(Stored data entries)
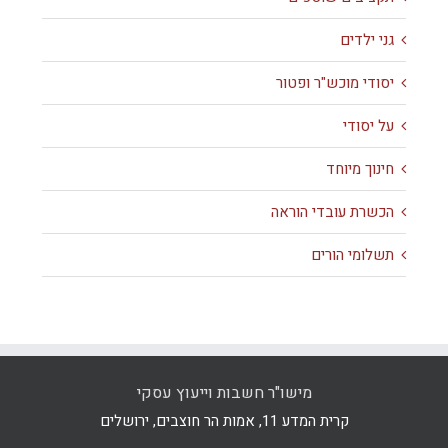
גני ילדים
יסודי מוכש"ר ופטור
על יסודי
חינוך מיוחד
הכשרת עובדי הוראה
תשלומי הורים
מישו"ר חשבות וייעוץ עסקי
קרית המדע 11, אמות הר חוצבים, ירושלים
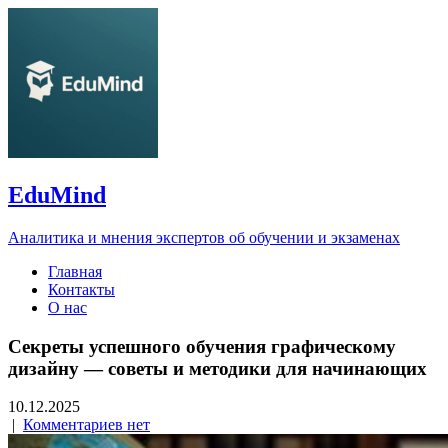
EduMind
Аналитика и мнения экспертов об обучении и экзаменах
Главная
Контакты
О нас
Секреты успешного обучения графическому
дизайну — советы и методики для начинающих
10.12.2025
|
Комментариев нет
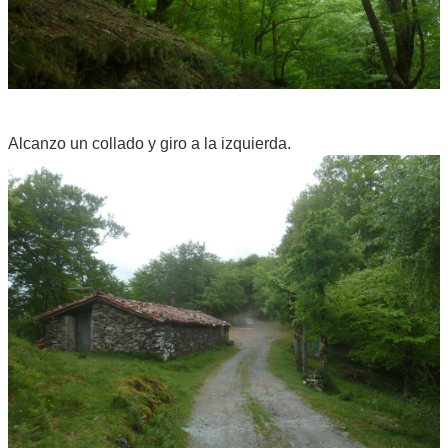
Alcanzo un collado y giro a la izquierda.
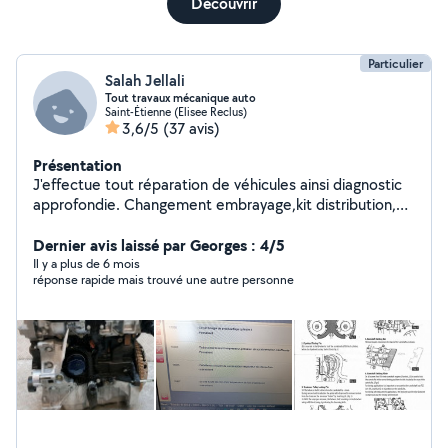
Découvrir
Particulier
Salah Jellali
Tout travaux mécanique auto
Saint-Étienne (Elisee Reclus)
3,6/5
(37 avis)
Présentation
J'effectue tout réparation de véhicules ainsi diagnostic
approfondie. Changement embrayage,kit distribution,
plaquette, révision générale.
Dernier avis laissé par Georges : 4/5
Il y a plus de 6 mois
réponse rapide mais trouvé une autre personne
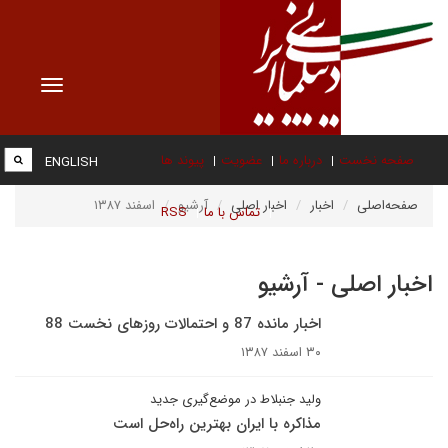
Toggle
vigation
صفحه نخست
درباره ما
عضویت
پیوند ها
ENGLISH
صفحه‌اصلی
اخبار
اخبار اصلی
آرشیو
اسفند ۱۳۸۷
تماس با ما
RSS
اخبار اصلی - آرشیو
اخبار مانده 87 و احتمالات روزهای نخست 88
۳۰ اسفند ۱۳۸۷
ولید جنبلاط در موضع‌گیری جدید
مذاکره با ايران بهترين راه‌حل است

**Exercise brief**
Copy all the entries above exactly as they stand, except for the pictures.

**Completed exercise**
גני ילדים
יסודי מוכש"ר ופטור
על יסודי
חינוך מיוחד
הכשרת עובדי הוראה
תשלומי הורים
מישו"ר חשבות וייעוץ עסקי
קרית המדע 11, אמות הר חוצבים, ירושלים
EduMind
Аналитика и мнения экспертов об обучении и экзаменах
Главная
Контакты
О нас
Секреты успешного обучения графическому
дизайну — советы и методики для начинающих
10.12.2025
|
Комментариев нет
Alcanzo un collado y giro a la izquierda.
Découvrir
Particulier
Salah Jellali
Tout travaux mécanique auto
Saint-Étienne (Elisee Reclus)
3,6/5
(37 avis)
Présentation
J'effectue tout réparation de véhicules ainsi diagnostic
approfondie. Changement embrayage,kit distribution,
plaquette, révision générale.
Dernier avis laissé par Georges : 4/5
Il y a plus de 6 mois
réponse rapide mais trouvé une autre personne
Toggle
vigation
صفحه نخست
درباره ما
عضویت
پیوند ها
ENGLISH
صفحه‌اصلی
اخبار
اخبار اصلی
آرشیو
اسفند ۱۳۸۷
تماس با ما
RSS
اخبار اصلی - آرشیو
اخبار مانده 87 و احتمالات روزهای نخست 88
۳۰ اسفند ۱۳۸۷
ولید جنبلاط در موضع‌گیری جدید
مذاکره با ايران بهترين راه‌حل است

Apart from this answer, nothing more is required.